◆ **Record set**:
-- Opening Marker --

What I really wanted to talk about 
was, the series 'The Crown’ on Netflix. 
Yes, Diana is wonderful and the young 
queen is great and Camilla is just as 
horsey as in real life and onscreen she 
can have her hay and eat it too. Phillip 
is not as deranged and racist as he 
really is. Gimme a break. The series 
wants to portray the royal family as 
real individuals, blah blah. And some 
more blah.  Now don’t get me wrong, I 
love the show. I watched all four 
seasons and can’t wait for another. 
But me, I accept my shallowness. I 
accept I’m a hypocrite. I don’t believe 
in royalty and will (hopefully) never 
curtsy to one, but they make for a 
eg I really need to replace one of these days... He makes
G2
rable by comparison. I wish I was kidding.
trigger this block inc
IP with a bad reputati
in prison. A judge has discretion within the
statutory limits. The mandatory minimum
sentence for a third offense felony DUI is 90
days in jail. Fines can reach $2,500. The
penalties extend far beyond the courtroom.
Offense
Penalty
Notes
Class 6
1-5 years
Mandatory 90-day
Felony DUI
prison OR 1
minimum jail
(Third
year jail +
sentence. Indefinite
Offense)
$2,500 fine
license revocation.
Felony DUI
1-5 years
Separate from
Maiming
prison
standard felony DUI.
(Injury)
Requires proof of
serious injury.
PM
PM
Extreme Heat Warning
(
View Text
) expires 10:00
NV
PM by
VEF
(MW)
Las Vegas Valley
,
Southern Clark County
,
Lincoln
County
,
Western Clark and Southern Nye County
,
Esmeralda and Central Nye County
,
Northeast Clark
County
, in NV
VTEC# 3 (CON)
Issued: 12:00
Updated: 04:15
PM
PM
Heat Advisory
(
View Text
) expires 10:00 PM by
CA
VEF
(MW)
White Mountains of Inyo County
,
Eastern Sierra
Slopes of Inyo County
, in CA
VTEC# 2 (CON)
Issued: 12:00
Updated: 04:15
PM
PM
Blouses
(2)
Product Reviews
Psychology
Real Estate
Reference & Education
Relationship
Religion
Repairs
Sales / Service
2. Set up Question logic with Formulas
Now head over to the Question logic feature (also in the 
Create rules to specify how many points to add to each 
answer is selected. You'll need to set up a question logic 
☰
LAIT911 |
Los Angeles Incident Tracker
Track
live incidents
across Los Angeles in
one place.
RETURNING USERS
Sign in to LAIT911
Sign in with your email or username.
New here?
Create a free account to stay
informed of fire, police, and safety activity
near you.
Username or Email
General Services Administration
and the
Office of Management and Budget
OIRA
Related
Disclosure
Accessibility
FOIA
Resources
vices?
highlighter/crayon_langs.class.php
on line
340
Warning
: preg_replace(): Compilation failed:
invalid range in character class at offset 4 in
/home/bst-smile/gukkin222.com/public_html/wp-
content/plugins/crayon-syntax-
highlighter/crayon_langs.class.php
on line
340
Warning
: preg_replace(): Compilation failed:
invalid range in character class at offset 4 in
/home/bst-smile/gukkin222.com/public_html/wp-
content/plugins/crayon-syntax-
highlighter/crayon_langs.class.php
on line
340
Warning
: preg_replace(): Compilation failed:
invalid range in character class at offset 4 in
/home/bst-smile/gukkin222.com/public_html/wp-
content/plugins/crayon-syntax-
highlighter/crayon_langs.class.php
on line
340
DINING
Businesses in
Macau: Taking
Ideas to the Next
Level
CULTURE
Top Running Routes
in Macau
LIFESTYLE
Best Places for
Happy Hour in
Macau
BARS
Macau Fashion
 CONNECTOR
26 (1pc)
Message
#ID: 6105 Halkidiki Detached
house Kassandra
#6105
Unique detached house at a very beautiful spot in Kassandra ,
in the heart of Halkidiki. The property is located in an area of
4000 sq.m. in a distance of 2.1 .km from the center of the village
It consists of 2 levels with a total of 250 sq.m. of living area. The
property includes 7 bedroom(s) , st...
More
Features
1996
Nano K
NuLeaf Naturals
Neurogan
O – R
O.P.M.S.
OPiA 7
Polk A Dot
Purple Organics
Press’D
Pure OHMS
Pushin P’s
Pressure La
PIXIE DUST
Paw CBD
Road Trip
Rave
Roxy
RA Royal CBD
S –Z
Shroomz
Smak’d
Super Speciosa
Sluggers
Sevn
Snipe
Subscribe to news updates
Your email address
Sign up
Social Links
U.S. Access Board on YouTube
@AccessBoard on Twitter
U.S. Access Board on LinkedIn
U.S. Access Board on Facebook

-- Closing Marker --

◆ **Task statement**:
Faithfully reproduce all of the records, character for character.

◆ **Response area**:
What I really wanted to talk about 
was, the series 'The Crown’ on Netflix. 
Yes, Diana is wonderful and the young 
queen is great and Camilla is just as 
horsey as in real life and onscreen she 
can have her hay and eat it too. Phillip 
is not as deranged and racist as he 
really is. Gimme a break. The series 
wants to portray the royal family as 
real individuals, blah blah. And some 
more blah.  Now don’t get me wrong, I 
love the show. I watched all four 
seasons and can’t wait for another. 
But me, I accept my shallowness. I 
accept I’m a hypocrite. I don’t believe 
in royalty and will (hopefully) never 
curtsy to one, but they make for a 
eg I really need to replace one of these days... He makes
G2
rable by comparison. I wish I was kidding.
trigger this block inc
IP with a bad reputati
in prison. A judge has discretion within the
statutory limits. The mandatory minimum
sentence for a third offense felony DUI is 90
days in jail. Fines can reach $2,500. The
penalties extend far beyond the courtroom.
Offense
Penalty
Notes
Class 6
1-5 years
Mandatory 90-day
Felony DUI
prison OR 1
minimum jail
(Third
year jail +
sentence. Indefinite
Offense)
$2,500 fine
license revocation.
Felony DUI
1-5 years
Separate from
Maiming
prison
standard felony DUI.
(Injury)
Requires proof of
serious injury.
PM
PM
Extreme Heat Warning
(
View Text
) expires 10:00
NV
PM by
VEF
(MW)
Las Vegas Valley
,
Southern Clark County
,
Lincoln
County
,
Western Clark and Southern Nye County
,
Esmeralda and Central Nye County
,
Northeast Clark
County
, in NV
VTEC# 3 (CON)
Issued: 12:00
Updated: 04:15
PM
PM
Heat Advisory
(
View Text
) expires 10:00 PM by
CA
VEF
(MW)
White Mountains of Inyo County
,
Eastern Sierra
Slopes of Inyo County
, in CA
VTEC# 2 (CON)
Issued: 12:00
Updated: 04:15
PM
PM
Blouses
(2)
Product Reviews
Psychology
Real Estate
Reference & Education
Relationship
Religion
Repairs
Sales / Service
2. Set up Question logic with Formulas
Now head over to the Question logic feature (also in the 
Create rules to specify how many points to add to each 
answer is selected. You'll need to set up a question logic 
☰
LAIT911 |
Los Angeles Incident Tracker
Track
live incidents
across Los Angeles in
one place.
RETURNING USERS
Sign in to LAIT911
Sign in with your email or username.
New here?
Create a free account to stay
informed of fire, police, and safety activity
near you.
Username or Email
General Services Administration
and the
Office of Management and Budget
OIRA
Related
Disclosure
Accessibility
FOIA
Resources
vices?
highlighter/crayon_langs.class.php
on line
340
Warning
: preg_replace(): Compilation failed:
invalid range in character class at offset 4 in
/home/bst-smile/gukkin222.com/public_html/wp-
content/plugins/crayon-syntax-
highlighter/crayon_langs.class.php
on line
340
Warning
: preg_replace(): Compilation failed:
invalid range in character class at offset 4 in
/home/bst-smile/gukkin222.com/public_html/wp-
content/plugins/crayon-syntax-
highlighter/crayon_langs.class.php
on line
340
Warning
: preg_replace(): Compilation failed:
invalid range in character class at offset 4 in
/home/bst-smile/gukkin222.com/public_html/wp-
content/plugins/crayon-syntax-
highlighter/crayon_langs.class.php
on line
340
DINING
Businesses in
Macau: Taking
Ideas to the Next
Level
CULTURE
Top Running Routes
in Macau
LIFESTYLE
Best Places for
Happy Hour in
Macau
BARS
Macau Fashion
 CONNECTOR
26 (1pc)
Message
#ID: 6105 Halkidiki Detached
house Kassandra
#6105
Unique detached house at a very beautiful spot in Kassandra ,
in the heart of Halkidiki. The property is located in an area of
4000 sq.m. in a distance of 2.1 .km from the center of the village
It consists of 2 levels with a total of 250 sq.m. of living area. The
property includes 7 bedroom(s) , st...
More
Features
1996
Nano K
NuLeaf Naturals
Neurogan
O – R
O.P.M.S.
OPiA 7
Polk A Dot
Purple Organics
Press’D
Pure OHMS
Pushin P’s
Pressure La
PIXIE DUST
Paw CBD
Road Trip
Rave
Roxy
RA Royal CBD
S –Z
Shroomz
Smak’d
Super Speciosa
Sluggers
Sevn
Snipe
Subscribe to news updates
Your email address
Sign up
Social Links
U.S. Access Board on YouTube
@AccessBoard on Twitter
U.S. Access Board on LinkedIn
U.S. Access Board on Facebook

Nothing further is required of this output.